Kühn was also an early and active member of the Cincinnati Linux User Group during this period, serving on its board of directors in 1998 and giving numerous presentations.

== Non-profit career==

Bradley Kühn's computer science career briefly involved proprietary software development after high school. His sour experience in this area was one of his motivations for sticking with a career in non-profit work. Since graduate school, Kühn has worked only for non-profits. He was hired full-time to work at the FSF in late 2000, and was promoted to executive director in March 2001. Kühn launched FSF's Associate Membership campaign, formalized its GNU General Public License (GPL) enforcement efforts into the GPL Compliance Labs, led FSF's response to the SCO lawsuit, authored the Affero clause of the original version of the AGPL, and taught numerous CLE classes for lawyers on the GPL.

Kühn left the FSF in March 2005 to join the founding team of the Software Freedom Law Center with Eben Moglen and Daniel Ravicher, and subsequently established the Software Freedom Conservancy in April 2006.

At both the FSF and SFLC, Kühn has been involved with all the major efforts in the United States to enforce the GPL. At SFLC, he assisted Eben Moglen, Richard Stallman, and Richard Fontana in the drafting of the GPLv3, and managed the production of the software system for the GPLv3 Comment Process, called stet.
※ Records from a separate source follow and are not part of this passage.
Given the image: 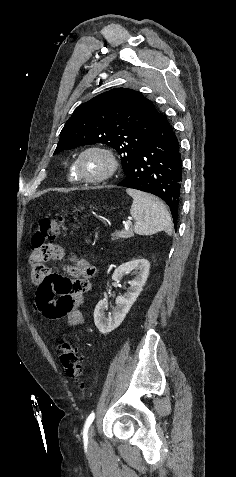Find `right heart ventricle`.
<instances>
[{
	"label": "right heart ventricle",
	"mask_w": 236,
	"mask_h": 477,
	"mask_svg": "<svg viewBox=\"0 0 236 477\" xmlns=\"http://www.w3.org/2000/svg\"><path fill=\"white\" fill-rule=\"evenodd\" d=\"M68 179L72 183H77L79 182L78 177L74 171V166H71L68 171Z\"/></svg>",
	"instance_id": "1"
}]
</instances>
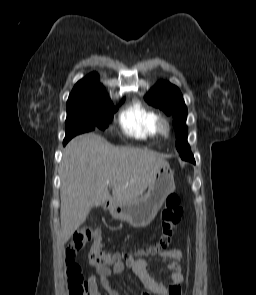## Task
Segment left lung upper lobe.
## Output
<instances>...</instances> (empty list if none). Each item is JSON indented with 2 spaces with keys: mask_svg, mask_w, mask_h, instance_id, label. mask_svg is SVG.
Listing matches in <instances>:
<instances>
[{
  "mask_svg": "<svg viewBox=\"0 0 256 295\" xmlns=\"http://www.w3.org/2000/svg\"><path fill=\"white\" fill-rule=\"evenodd\" d=\"M145 100L167 115L173 116V126L176 131V148L180 157L187 160L186 155L191 152L187 143V107L178 87L169 82H159L145 96Z\"/></svg>",
  "mask_w": 256,
  "mask_h": 295,
  "instance_id": "1",
  "label": "left lung upper lobe"
}]
</instances>
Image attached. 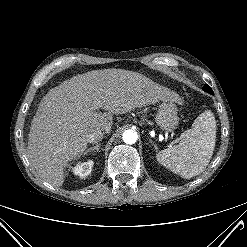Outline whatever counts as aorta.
Masks as SVG:
<instances>
[{
    "label": "aorta",
    "mask_w": 247,
    "mask_h": 247,
    "mask_svg": "<svg viewBox=\"0 0 247 247\" xmlns=\"http://www.w3.org/2000/svg\"><path fill=\"white\" fill-rule=\"evenodd\" d=\"M122 138L126 144H134L138 139V135L136 131L129 129L124 131Z\"/></svg>",
    "instance_id": "762f6f07"
}]
</instances>
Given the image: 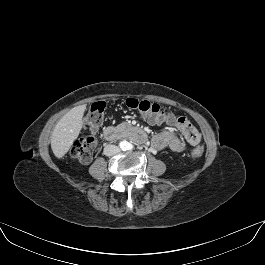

He advocated strongly for inclusion of the Affero clause in GPLv3, and then assisted with the production of the AGPLv3 after the FSF decided to write a separate Affero version of GPLv3.

Prior to 2010 Kühn was FLOSS Community Liaison and Technology Director of the Software Freedom Law Center and was president of the Software Freedom Conservancy. In October 2010 he became the Conservancy's first Executive Director. After leadership change he now serves as Policy Fellow and a member of the Board of Directors, while Karen Sandler holds the Executive Director position

In 2010 Kühn founded the Replicant project together with Aaron Williamson, Graziano Sorbaioli and Denis ‘GNUtoo’ Carikli, aiming at replacing proprietary Android components with free software counterparts. Kühn is in fact the Registrant of the Replicant.us domain.

Since October 2010 Kühn has co-hosted, with Sandler, the Free as in Freedom podcast, which covers legal, policy, and other issues in the FLOSS world. Kühn and Sandler had previously co-hosted a similar podcast, the Software Freedom Law Show.

On March 20, 2021, he received the 2020 Advancement for Free Software Award.

== Poker ==
Kühn is an avid poker player and played professionally on a part-time basis from 2002 to 2007. Since January 2008, he has been a contributor to PokerSource, a GPL'd online poker system written and maintained by Loïc Dachary.